Listen to this story
|
Text-to-image AI art generators, be it DALL-E 2 or Midjourney, have become the talk of the internet. But generating art using AI is not restricted to just images. Pushing the boundaries of ‘text-to-image’ art, several easy-to-use tools developed with video and audio enhancing abilities are hitting the market.
Here’s a curated list of such tools that go beyond just creating images from textual prompts.
Lucid Sonic Dreams – StyleGAN
It is a Python package that syncs generative adversarial networks (GAN) generated visuals with music using only a few lines of code.
The Tutorial Notebook on Google Collab details all the parameters one can modify and provides sample code templates.

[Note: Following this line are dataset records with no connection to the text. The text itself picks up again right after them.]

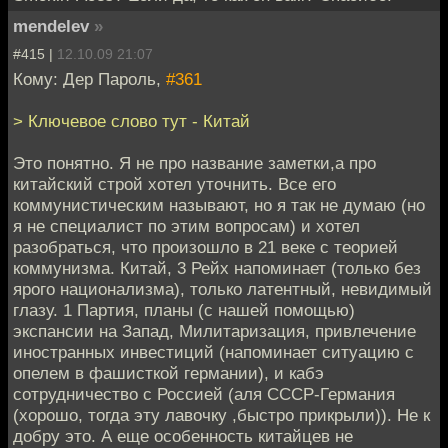
mendelev
»
#415 |
12.10.09 21:07
Кому: Дер Пароль,
#361
> Ключевое слово тут - Китай
Это понятно. Я не про название заметки,а про
китайский строй хотел уточнить. Все его
коммунистическим называют, но я так не думаю (но
я не специалист по этим вопросам) и хотел
разобраться, что произошло в 21 веке с теорией
коммунизма. Китай, 3 Рейх напоминает (только без
ярого национализма), только латентный, невидимый
глазу. 1 Партия, планы (с нашей помощью)
экспансии на Запад, Милитаризация, привлечение
иностранных инвестиций (напоминает ситуацию с
опелем в фашисткой германии), и кабэ
сотрудничество с Россией (аля СССР-Германия
(хорошо, тогда эту лавочку ,быстро прикрыли)). Не к
добру это. А еще особенность китайцев не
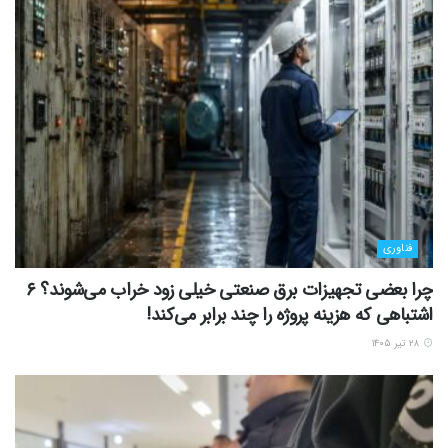
فناوری
چرا بعضی تجهیزات برق صنعتی خیلی زود خراب می‌شوند؟ ۶
اشتباهی که هزینه پروژه را چند برابر می‌کند!
۲۸ تیر ۱۴۰۵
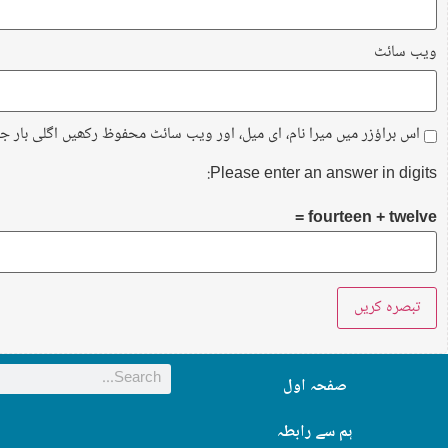
ویب‌ سائٹ
اس براؤزر میں میرا نام، ای میل، اور ویب سائٹ محفوظ رکھیں اگلی بار ج
Please enter an answer in digits:
fourteen + twelve =
صفحہ اول
ہم سے رابطہ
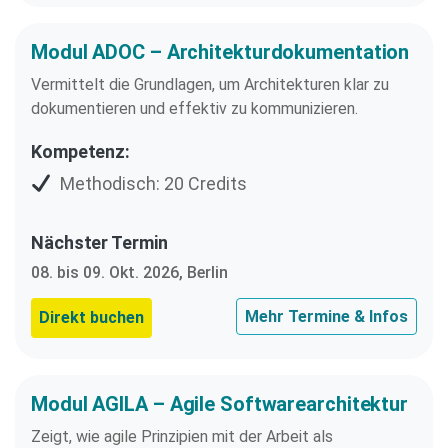
Modul ADOC – Architekturdokumentation
Vermittelt die Grundlagen, um Architekturen klar zu
dokumentieren und effektiv zu kommunizieren.
Kompetenz:
Methodisch: 20 Credits
Nächster Termin
08. bis 09. Okt. 2026, Berlin
Mehr Termine & Infos
Direkt buchen
Modul AGILA – Agile Softwarearchitektur
Zeigt, wie agile Prinzipien mit der Arbeit als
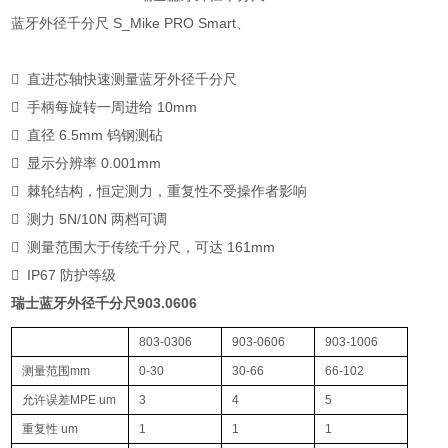
蓝⽛外径千分尺 S_Mike PRO Smart、
 直进芯轴快速测量蓝⽛外径千分尺
 ⼿柄每旋转⼀周进给 10mm
 直径 6.5mm 钨钢测砧
 显示分辨率 0.001mm
 棘轮结构，恒定测⼒，重复性不受操作者影响
 测⼒ 5N/10N 两档可调
 测量范围⼤于传统千分尺，可达 161mm
 IP67 防护等级
瑞士蓝牙外径千分尺903.0606
803-0306
903-0606
903-1006
测量范围
mm
0-30
30-66
66-102
允许误差
MPE um
3
4
5
重复性 um
1
1
1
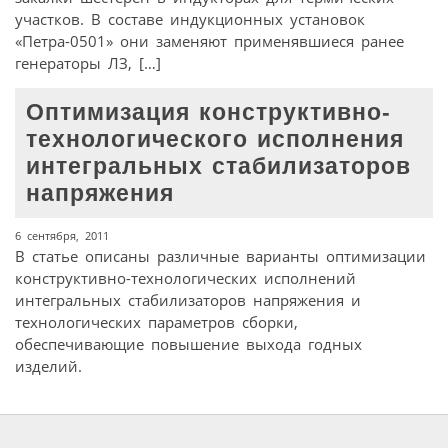
участков. В составе индукционных установок
«Петра-0501» они заменяют применявшиеся ранее
генераторы ЛЗ, […]
Оптимизация конструктивно-
технологического исполнения
интегральных стабилизаторов
напряжения
6 сентября, 2011
В статье описаны различные варианты оптимизации
конструктивно-технологических исполнений
интегральных стабилизаторов напряжения и
технологических параметров сборки,
обеспечивающие повышение выхода годных
изделий.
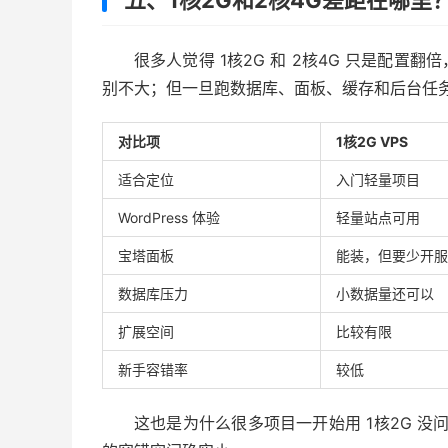
五、1核2G和2核4G差距在哪里
很多人觉得 1核2G 和 2核4G 只是配
别不大；但一旦跑数据库、面板、缓存和后台任务
对比项
1核2G VPS
适合定位
入门轻量项目
WordPress 体验
轻量站点可用
宝塔面板
能装，但要少开服
数据库压力
小数据量还可以
扩展空间
比较有限
新手容错率
较低
这也是为什么很多项目一开始用 1核2G 没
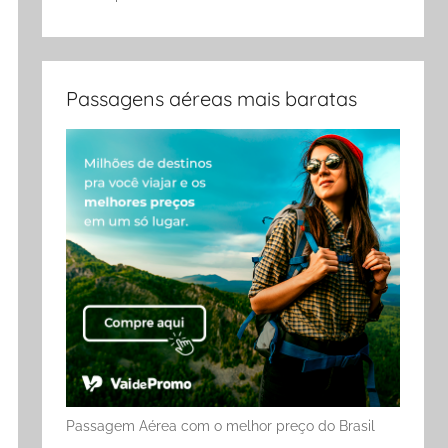
Passagens aéreas mais baratas
Passagem Aérea com o melhor preço do Brasil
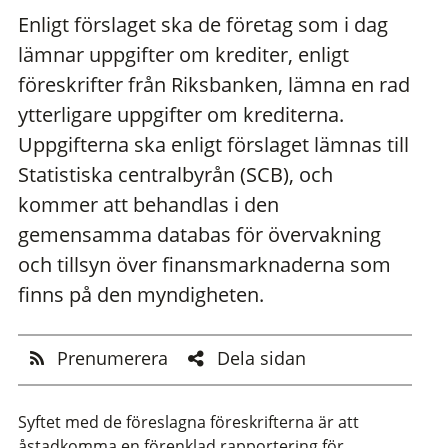
Enligt förslaget ska de företag som i dag
lämnar uppgifter om krediter, enligt
föreskrifter från Riksbanken, lämna en rad
ytterligare uppgifter om krediterna.
Uppgifterna ska enligt förslaget lämnas till
Statistiska centralbyrån (SCB), och
kommer att behandlas i den
gemensamma databas för övervakning
och tillsyn över finansmarknaderna som
finns på den myndigheten.
Prenumerera
Dela sidan
Syftet med de föreslagna föreskrifterna är att
åstadkomma en förenklad rapportering för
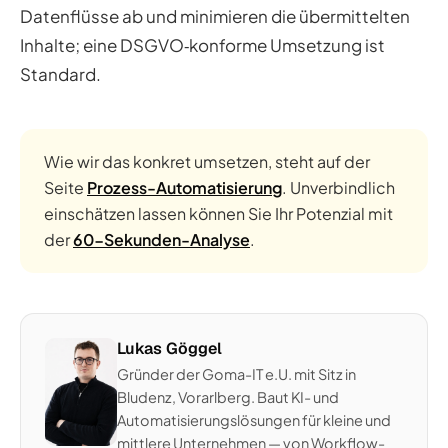
Datenflüsse ab und minimieren die übermittelten
Inhalte; eine DSGVO‑konforme Umsetzung ist
Standard.
Wie wir das konkret umsetzen, steht auf der
Seite
Prozess-Automatisierung
. Unverbindlich
einschätzen lassen können Sie Ihr Potenzial mit
der
60-Sekunden-Analyse
.
Lukas Göggel
Gründer der Goma-IT e.U. mit Sitz in
Bludenz, Vorarlberg. Baut KI- und
Automatisierungslösungen für kleine und
mittlere Unternehmen — von Workflow-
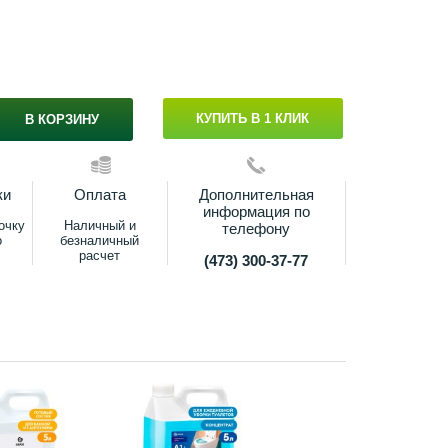
КУПИТЬ В 1 КЛИК
В КОРЗИНУ
ки
Оплата
Дополнительная
информация по
очку
Наличный и
телефону
о
безналичный
расчет
(473) 300-37-77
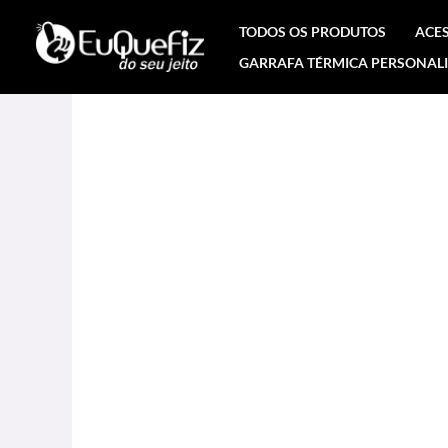
Ir
TODOS OS PRODUTOS
ACE
para
GARRAFA TÉRMICA PERSONAL
o
conteúdo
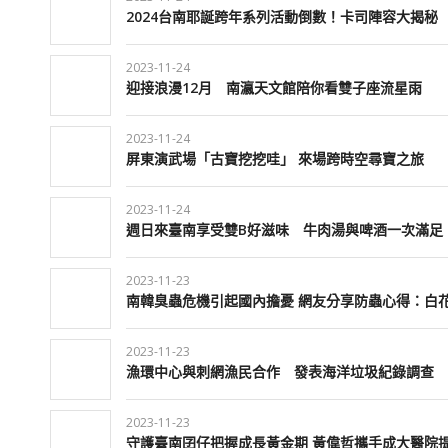
2024台南耶誕跨年系列活動倒數！卡司陣容大揭秘
2023-11-24
迎接浪漫12月 南瀛天文館陪你看雙子座流星雨
2023-11-24
屏東演武場「古寶挖挖哇」 來場跨時空尋寶之旅
2023-11-24
週日來臺南享受雙B好滋味 牛肉湯與啤酒一次滿足
2023-11-23
南韓臭蟲危機引起國內擔憂 網友分享防蟲心得：白
2023-11-23
漁環中心與刺網漁民合作 發表海洋垃圾紀錄調查
2023-11-23
守護臺南囝仔把握成長黃金期 黃偉哲攜手成大醫院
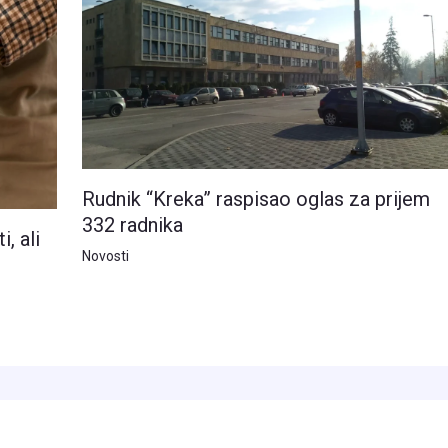
Rudnik “Kreka” raspisao oglas za prijem
332 radnika
, ali
Novosti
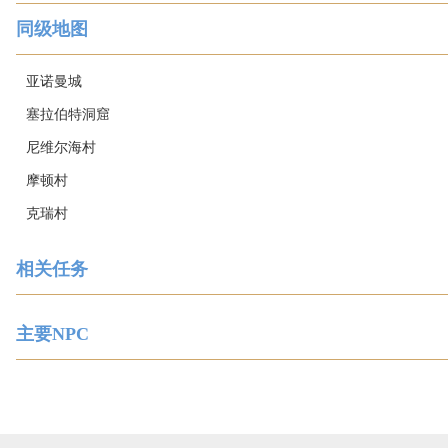
同级地图
亚诺曼城
塞拉伯特洞窟
尼维尔海村
摩顿村
克瑞村
相关任务
主要NPC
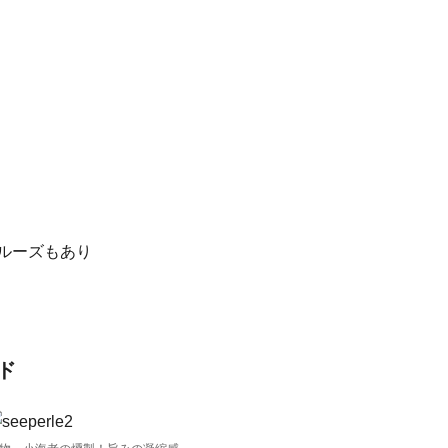
クルーズもあり
ド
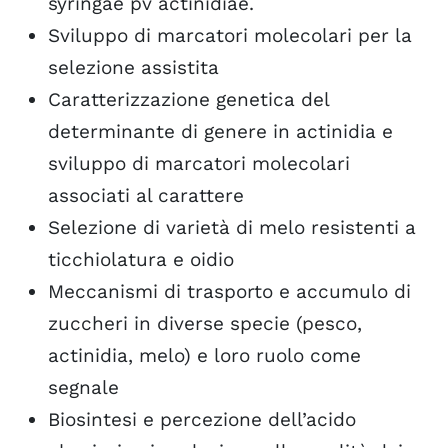
syringae pv actinidiae.
Sviluppo di marcatori molecolari per la
selezione assistita
Caratterizzazione genetica del
determinante di genere in actinidia e
sviluppo di marcatori molecolari
associati al carattere
Selezione di varietà di melo resistenti a
ticchiolatura e oidio
Meccanismi di trasporto e accumulo di
zuccheri in diverse specie (pesco,
actinidia, melo) e loro ruolo come
segnale
Biosintesi e percezione dell’acido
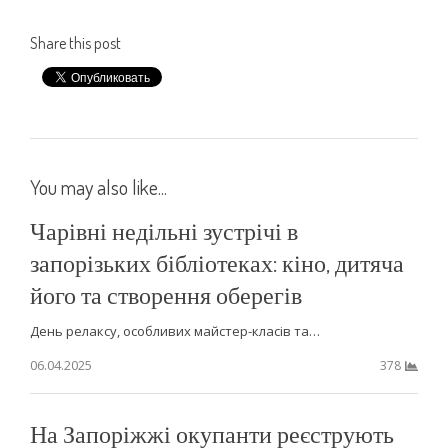
Share this post
You may also like...
Чарівні недільні зустрічі в
запорізьких бібліотеках: кіно, дитяча
його та створення оберегів
День релаксу, особливих майстер-класів та…
06.04.2025
378
На Запоріжжі окупанти реєструють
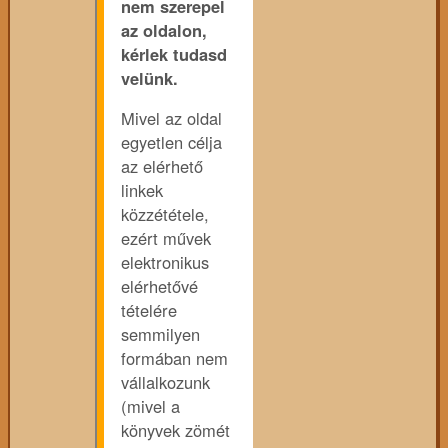
nem szerepel
az oldalon,
kérlek tudasd
velünk.
Mivel az oldal
egyetlen célja
az elérhető
linkek
közzététele,
ezért művek
elektronikus
elérhetővé
tételére
semmilyen
formában nem
vállalkozunk
(mivel a
könyvek zömét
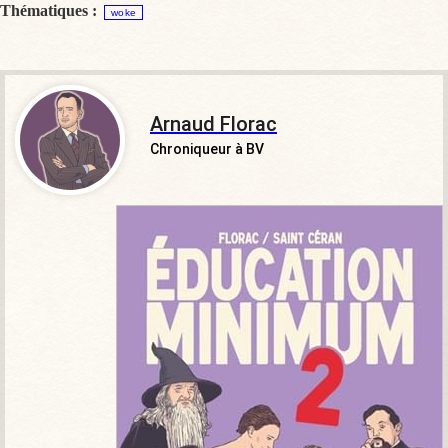
Thématiques :
woke
Arnaud Florac
Chroniqueur à BV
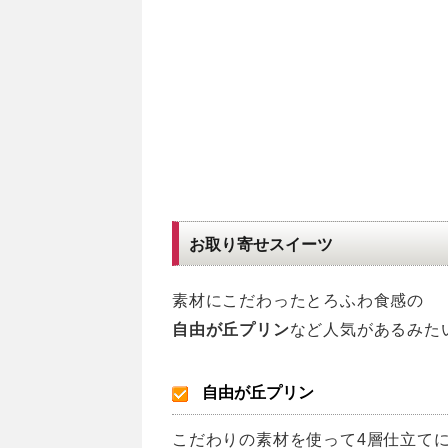
お取り寄せスイーツ
素材にこだわったとろふわ食感の
自由が丘プリン
など人気があるみた
自由が丘プリン
こだわりの素材を使って4層仕立て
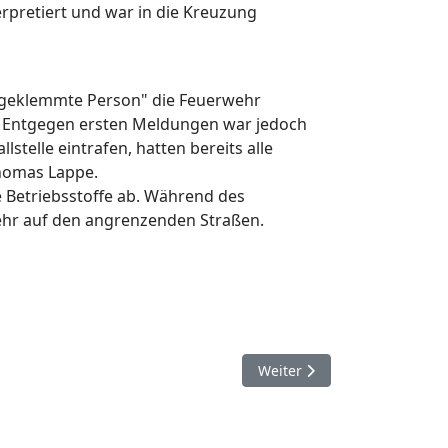
rpretiert und war in die Kreuzung
eingeklemmte Person" die Feuerwehr
n. Entgegen ersten Meldungen war jedoch
stelle eintrafen, hatten bereits alle
Thomas Lappe.
e Betriebsstoffe ab. Während des
ehr auf den angrenzenden Straßen.
Nächster Beitrag: 14. Septe
Weiter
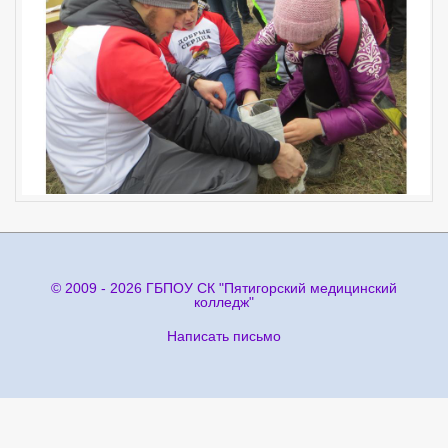
© 2009 - 2026 ГБПОУ СК "Пятигорский медицинский
колледж"
Написать письмо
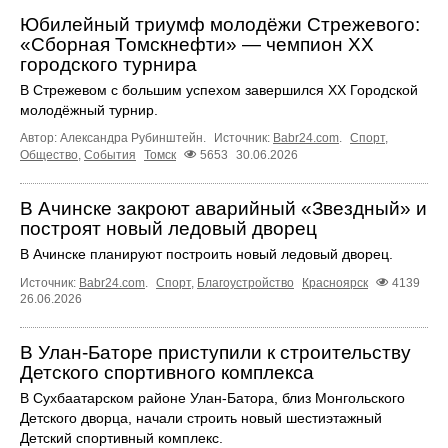
Юбилейный триумф молодёжи Стрежевого:
«Сборная Томскнефти» — чемпион XX
городского турнира
В Стрежевом с большим успехом завершился XX Городской
молодёжный турнир.
Автор: Александра Рубинштейн.
Источник:
Babr24.com
.
Спорт
,
Общество
,
События
Томск
5653
30.06.2026
В Ачинске закроют аварийный «Звездный» и
построят новый ледовый дворец
В Ачинске планируют построить новый ледовый дворец.
Источник:
Babr24.com
.
Спорт
,
Благоустройство
Красноярск
4139
26.06.2026
В Улан-Баторе приступили к строительству
Детского спортивного комплекса
В Сухбаатарском районе Улан-Батора, близ Монгольского
Детского дворца, начали строить новый шестиэтажный
Детский спортивный комплекс.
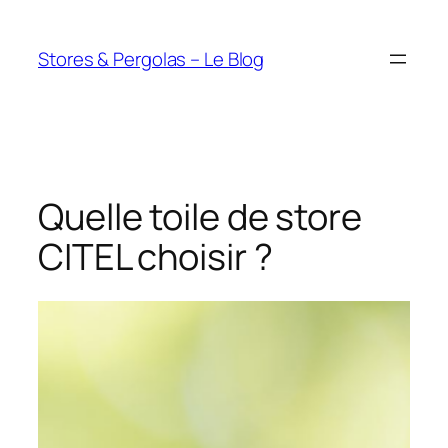
Aller
au
Stores & Pergolas – Le Blog
contenu
Quelle toile de store
CITEL choisir ?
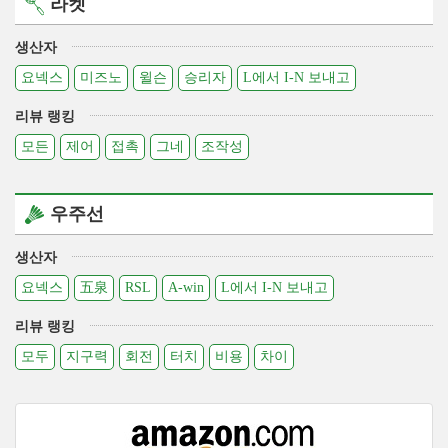
라켓
생산자
요넥스
미즈노
윌슨
승리자
L에서 I-N 보내고
리뷰 랭킹
모든
제어
접촉
그네
조작성
우주선
생산자
요넥스
五泉
RSL
A-win
L에서 I-N 보내고
리뷰 랭킹
모두
지구력
회전
터치
비용
차이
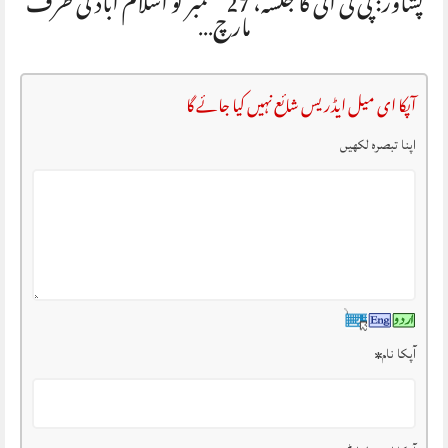
پشاور: پی ٹی آئی کا جلسہ، 27 ستمبر کو اسلام آباد کی طرف
مارچ…
آپکا ای میل ایڈریس شائع نہیں کیا جائے گا
اپنا تبصرہ لکھیں
آپکا نام
*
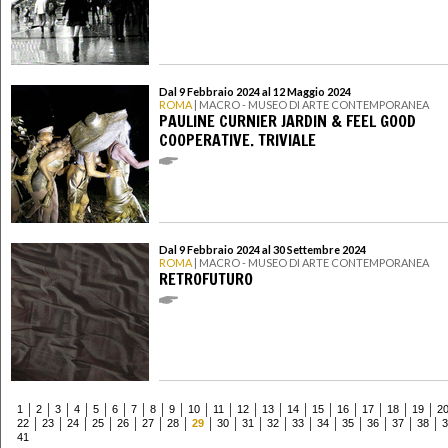
Dal 9 Febbraio 2024 al 12 Maggio 2024
ROMA
| MACRO - MUSEO DI ARTE CONTEMPORANEA
PAULINE CURNIER JARDIN & FEEL GOOD
COOPERATIVE. TRIVIALE
Dal 9 Febbraio 2024 al 30 Settembre 2024
ROMA
| MACRO - MUSEO DI ARTE CONTEMPORANEA
RETROFUTURO
1
2
3
4
5
6
7
8
9
10
11
12
13
14
15
16
17
18
19
2
22
23
24
25
26
27
28
29
30
31
32
33
34
35
36
37
38
3
41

For more information, click here.
FILM Colab
Developed by Stephen Young, FILM transforms near-duplicate photos into slow-motion footage that looks like it is shot with a video camera.
It is a Tensorflow 2 implementation of a high-quality frame interpolation neural network. FILM follows a unified single-network approach that doesn’t use other pre-trained networks, like optical flow or depth, to achieve state-of-the-art results.
It’s a multi-scale feature extractor that shares the same convolution weights across the scales. The model is trainable from frame triplets alone.
For more information, click here.
AnimationKit.ai
It is an upscaling and interpolation processing tool that uses Real-ESRGAN video upscaling to raise the resolution to 4x, RIFE interpolation/motion to make the footage smooth, and FFMPEG hevc_nvenc (h265) compression.
For more information, click here.
3D Photography using Context-aware Layered Depth Inpainting
It is a tool for converting a single RGB-D input image into a 3D photo.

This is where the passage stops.